Ethiopia is a country of multiple nations and nationalities and trying to divide it along ethnic lines has been a source of violence and contention that can only result in disasters. Societies are not made on calculations and if every individual has their rights respected and their aspirations fulfilled why shouldn’t they live in harmony with other humans regardless of their origin or identity? Today we see a continuous intermingling of peoples of various origins not only in Ethiopia but also across the world and the often cited easy reference is the USA or Canada where a variety of nationalities of various origins live together independently and freely compromising in their beliefs and customs but not being a source of hostilities. This is not to say that these societies are perfect and do not have social and political problems. There are no societies free of problems but it is the way they settle their problems that makes them advanced and civilized nations.

They all have constitutions by which they are governed and they respect those laws equally. They know that they have issues on the way those countries have been formed but they continue to discuss them freely and openly and try to reach a consensus that can be of satisfaction to all.

They were societies that were based on inequalities and there have been identities that have been abused and neglected, not allowed to take part in the political discourse, and they have passed along many complicated paths that finally seem to reach a certain stage whereby inequalities cannot be tolerated anymore and every individual should be attributed with the same rights that others like him have and no one is deliberately and systematically left behind to suffer the bad effects of the political order, if any.

Ethiopia is a country that is still evolving under a new system. It has now been almost thirty years since the formation of the federal system. The constitution has been in vigor for the last three decades and it has largely been a work in progress in terms of its strict application. There are parties that are opposed to its very promulgation alleging that they were not consulted during its formation and that their interests have been ignored.

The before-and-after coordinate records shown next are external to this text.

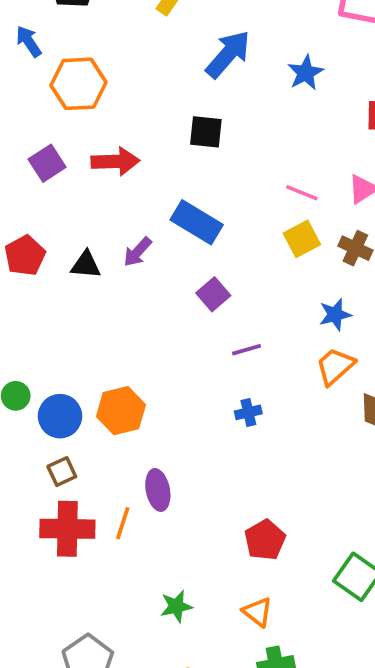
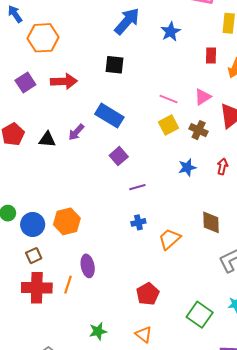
orange trapezoid: (335, 366) -> (170, 239), moved

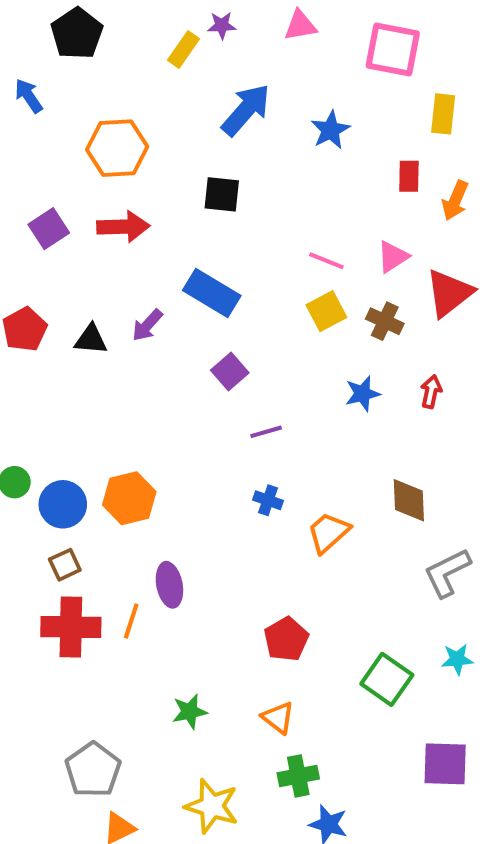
orange hexagon: (43, 38) -> (117, 148), moved
blue cross: (138, 222) -> (268, 500), turned 32

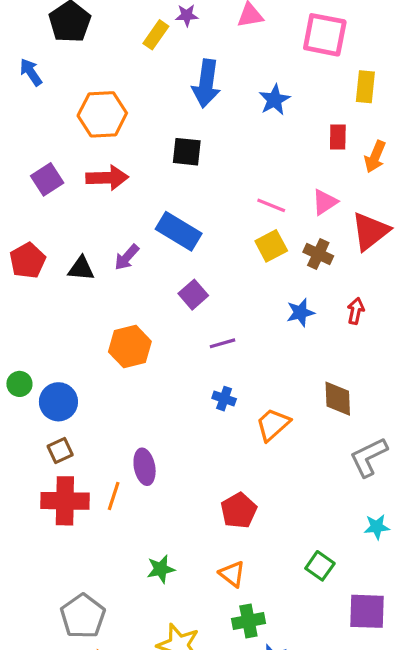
blue arrow: (246, 110) -> (206, 84), turned 147
orange hexagon: (129, 498) -> (130, 347), moved
green square: (387, 679) -> (320, 566), moved, size x0.7

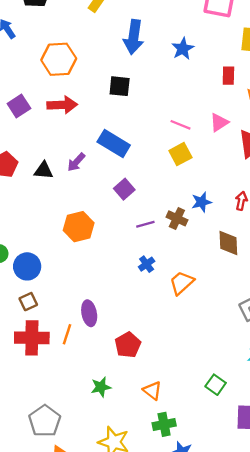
brown cross: (318, 254) -> (177, 218), moved
blue cross: (224, 399) -> (147, 264), turned 35
brown diamond: (338, 399) -> (228, 243), moved
red pentagon: (239, 511) -> (128, 345), moved

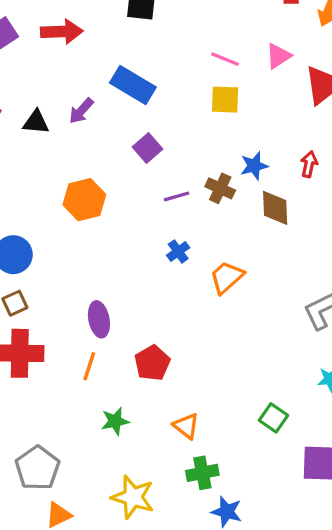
yellow square: (180, 154) -> (225, 100), turned 30
brown diamond: (228, 243) -> (275, 208), moved
orange line: (67, 334) -> (89, 366), moved

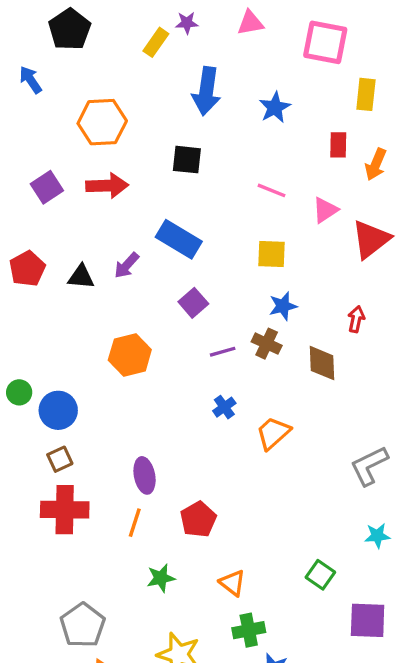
pink line: (225, 59) -> (272, 190), moved
blue star: (254, 166) -> (283, 306), moved

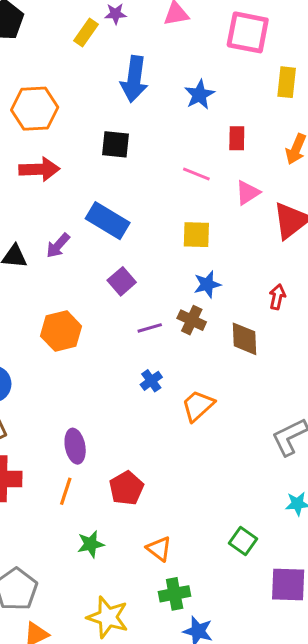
red rectangle: (338, 145) -> (237, 138), moved

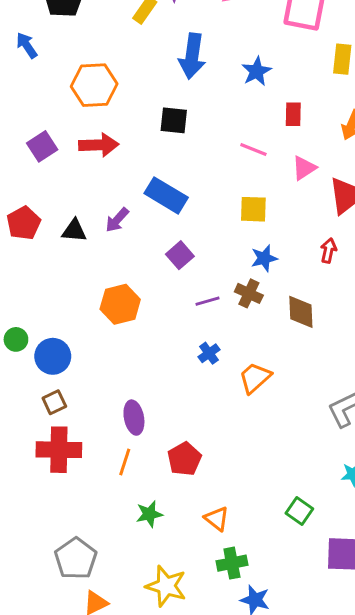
red arrow: (277, 297) -> (328, 251), moved

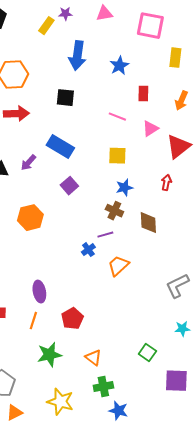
purple line: (207, 301) -> (105, 235), moved
green star: (149, 514) -> (49, 355), size x1.4

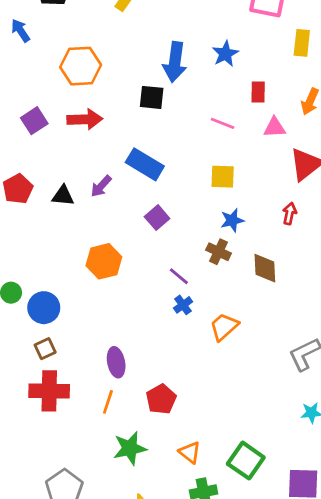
blue arrow: (77, 56) -> (175, 62), moved
pink triangle: (150, 129) -> (274, 127), moved, turned 30
purple line: (105, 235) -> (179, 276), moved, turned 56
green square: (147, 353) -> (246, 461), moved, size x1.5

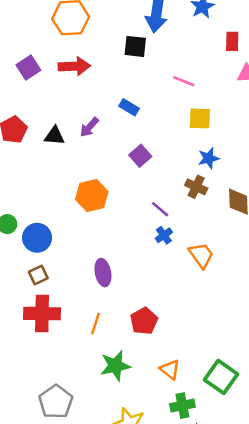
pink line: (223, 123) -> (184, 81), moved
blue rectangle: (145, 164) -> (129, 107), size x0.6
orange trapezoid: (224, 327) -> (201, 255), turned 96
purple ellipse: (116, 362) -> (103, 273), moved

However, there is also the understanding that the constitution being the work of humans no one claim that it is perfect and hence cannot be discussed.

The recently established National Dialogue Commission can have this issue discussed in a free and candid manner because it is the right place where individuals, groups and organizations can propose their ideas and have them debated and considered for eventual change. The Commission has welcome every group in the country to come forward with their ideas and make it a subject of discussion in a serious and positive manner so that things are made clear to all and the future of the country is not darkened by interminable contentions that continue to haunt it. Ethiopians must come to terms with their past and agree on a new blueprint based on equality, unity and sovereignty of the nation and not be made exposed to the joys of its adversaries and enemies that do not want its growth and prosperity. Ethiopians must rise up to the challenges that the modern world presents and the country has the potential to succeed if we settle our basic differences that continue to be bones of contention. A multiethnic, multicultural and multi-religious Ethiopia is possible to exist and thrive without having to disintegrate as some of its enemies would like to. Ethiopians have a glorious history of unity in times of crisis and this could be one of them.